Linux learning - install MySQL and set up a remote connection

Install mysql

1. First of all logging in the cloud server
2. Download the rpm files, you can download any file folder
wget https://repo.mysql.com//mysql57-community-release-el7-11.noarch.rpm

3. Installation rpm
rpm -ivh mysql57-community-release-el7-11.noarch.rpm
when the input y to confirm like, after the installation is complete, the two files in the new directory /etc/yum.repos.d, mysql-community.repo-Community-source.repo and MySQL
. 4. yum install mysql
yum install mysql-community-server

5. Start mysql service
systemctl start mysqld

View mysql status
systemctl status mysqld

6. Set mysql boot

systemctl enable mysqld
systemctl daemon-reload

6.5. Restart mysql
systemctl restart mysqld

7. Look for the root password
mysql After installation is complete, in /var/log/mysqld.log file to generate a default root password.
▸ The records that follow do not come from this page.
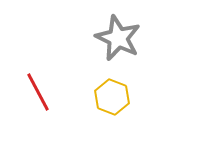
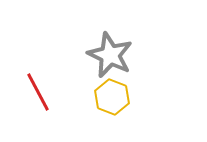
gray star: moved 8 px left, 17 px down
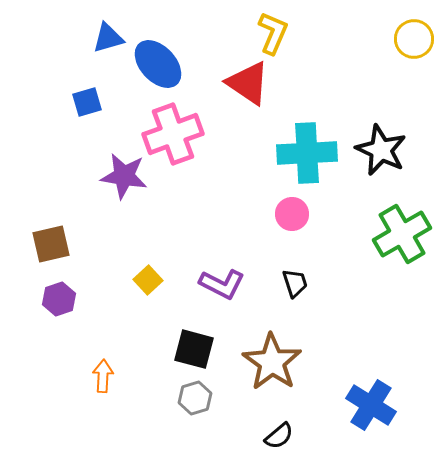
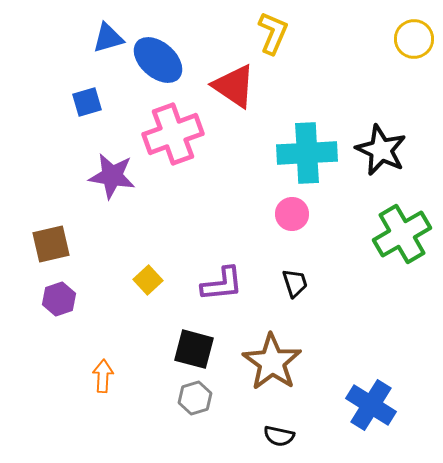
blue ellipse: moved 4 px up; rotated 6 degrees counterclockwise
red triangle: moved 14 px left, 3 px down
purple star: moved 12 px left
purple L-shape: rotated 33 degrees counterclockwise
black semicircle: rotated 52 degrees clockwise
Find the root password by default in the following manner, and then log mysql modify:
grep 'temporary password' /var/log/mysqld.log

8. Log mysql, just find the password for the password
mysql -u root -p

9. Change My Password
set password for 'root'@'localhost'=password('MyNewPass!');

Set up a remote connection

In general we need to use Navicat to connect to the database, but the root account does not have permission to connect remotely, only the machine (localhost) login, so it is necessary to create a new account
create user 'root'@'%' identified by 'password';
the account statement creates a permission is not high, the use of the new statement:

grant all privileges on *.* to 'yangxin'@'%' identified by 'yangxin123456' with grant option;

  • all privileges: said it would grant permission to all users. You may specify a specific permission, such as: SELECT, CREATE, DROP like.
  • on: indicates that these rights on which databases and tables to take effect, format: name of the database table names, here to write "*" indicates all databases, all tables. If I want to apply permissions to a user specified table test library, you could write: test.user
  • to: grant permissions to which user. Format: "username" @ "sign in IP or domain name." % Indicates no limit, you can log on any host. For example: "yangxin" @ ". 192.168.0%", represents yangxin the user can only log in 192.168.0IP segment
  • identified by: Specifies the user's login password
  • with grant option: allows users to express their authorized permissions to other users
  • GRANT can be used to add user permissions, permission will automatically add, does not cover the rights previously granted such permission would let you add a user SELECT, and later gave the user to add an INSERT permissions, the user will have both the SELECT and INSERT permission.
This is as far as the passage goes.